> **Entries supplied**
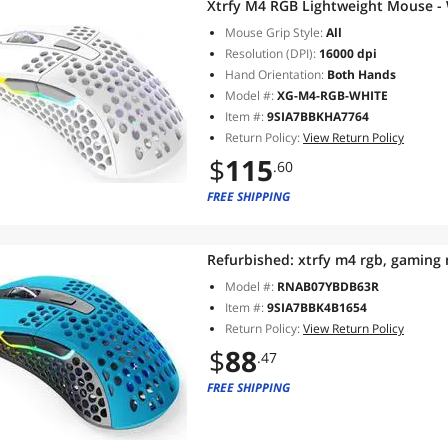
Xtrfy M4 RGB Lightweight Mouse -
Mouse Grip Style:
All
Resolution (DPI):
16000 dpi
Hand Orientation:
Both Hands
Model #:
XG-M4-RGB-WHITE
Item #:
9SIA7BBKHA7764
Return Policy:
View Return Policy
$
115
.60
FREE SHIPPING
Refurbished:
xtrfy m4 rgb, gaming
Model #:
RNAB07YBDB63R
Item #:
9SIA7BBK4B1654
Return Policy:
View Return Policy
$
88
.47
FREE SHIPPING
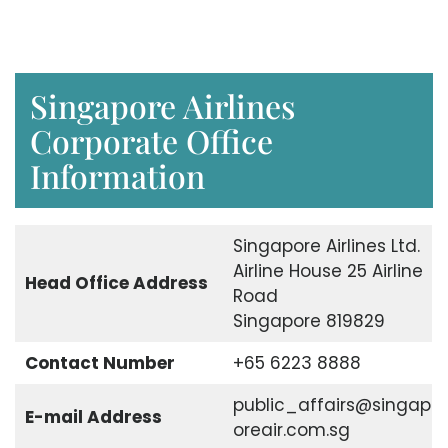
Singapore Airlines
Corporate Office
Information
Singapore Airlines Ltd.
Airline House 25 Airline
Head Office Address
Road
Singapore 819829
Contact Number
+65 6223 8888
public_affairs@singap
E-mail Address
oreair.com.sg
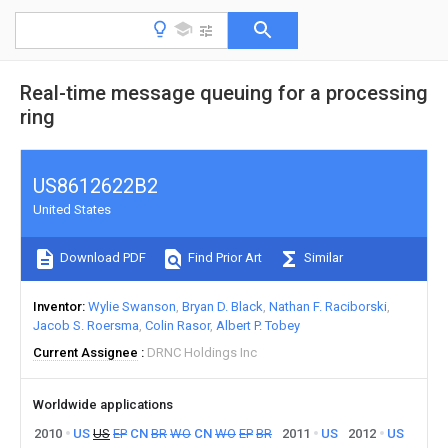
Real-time message queuing for a processing
ring
US8612622B2
United States
Download PDF
Find Prior Art
Similar
Inventor
Wylie Swanson
Bryan D. Black
Nathan F. Raciborski
Jacob S. Roersma
Colin Rasor
Albert P. Tobey
Current Assignee
DRNC Holdings Inc
Worldwide applications
2010
US
US
EP
CN
BR
WO
CN
WO
EP
BR
2011
US
2012
US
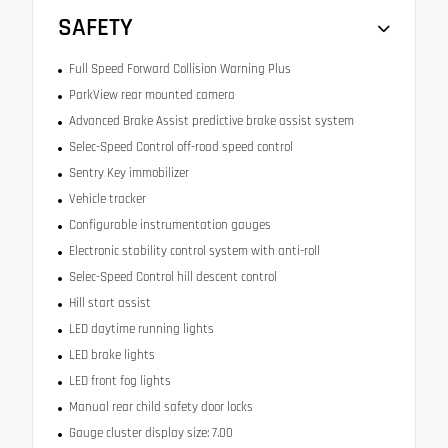
SAFETY
Full Speed Forward Collision Warning Plus
ParkView rear mounted camera
Advanced Brake Assist predictive brake assist system
Selec-Speed Control off-road speed control
Sentry Key immobilizer
Vehicle tracker
Configurable instrumentation gauges
Electronic stability control system with anti-roll
Selec-Speed Control hill descent control
Hill start assist
LED daytime running lights
LED brake lights
LED front fog lights
Manual rear child safety door locks
Gauge cluster display size: 7.00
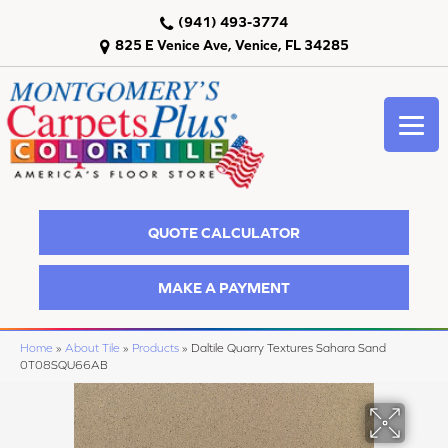
(941) 493-3774
825 E Venice Ave, Venice, FL 34285
QUOTE CALCULATOR
MAKE A PAYMENT
Home
»
About Tile
»
Products
»
Daltile Quarry Textures Sahara Sand
0T08SQU66AB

> **Exercise instructions**
Output the records verbatim, every one of them, and keep the pictures out.

> **Result of the task**
Xtrfy M4 RGB Lightweight Mouse -
Mouse Grip Style:
All
Resolution (DPI):
16000 dpi
Hand Orientation:
Both Hands
Model #:
XG-M4-RGB-WHITE
Item #:
9SIA7BBKHA7764
Return Policy:
View Return Policy
$
115
.60
FREE SHIPPING
Refurbished:
xtrfy m4 rgb, gaming
Model #:
RNAB07YBDB63R
Item #:
9SIA7BBK4B1654
Return Policy:
View Return Policy
$
88
.47
FREE SHIPPING
Singapore Airlines
Corporate Office
Information
Singapore Airlines Ltd.
Airline House 25 Airline
Head Office Address
Road
Singapore 819829
Contact Number
+65 6223 8888
public_affairs@singap
E-mail Address
oreair.com.sg
Real-time message queuing for a processing
ring
US8612622B2
United States
Download PDF
Find Prior Art
Similar
Inventor
Wylie Swanson
Bryan D. Black
Nathan F. Raciborski
Jacob S. Roersma
Colin Rasor
Albert P. Tobey
Current Assignee
DRNC Holdings Inc
Worldwide applications
2010
US
US
EP
CN
BR
WO
CN
WO
EP
BR
2011
US
2012
US
SAFETY
Full Speed Forward Collision Warning Plus
ParkView rear mounted camera
Advanced Brake Assist predictive brake assist system
Selec-Speed Control off-road speed control
Sentry Key immobilizer
Vehicle tracker
Configurable instrumentation gauges
Electronic stability control system with anti-roll
Selec-Speed Control hill descent control
Hill start assist
LED daytime running lights
LED brake lights
LED front fog lights
Manual rear child safety door locks
Gauge cluster display size: 7.00
(941) 493-3774
825 E Venice Ave, Venice, FL 34285
QUOTE CALCULATOR
MAKE A PAYMENT
Home
»
About Tile
»
Products
»
Daltile Quarry Textures Sahara Sand
0T08SQU66AB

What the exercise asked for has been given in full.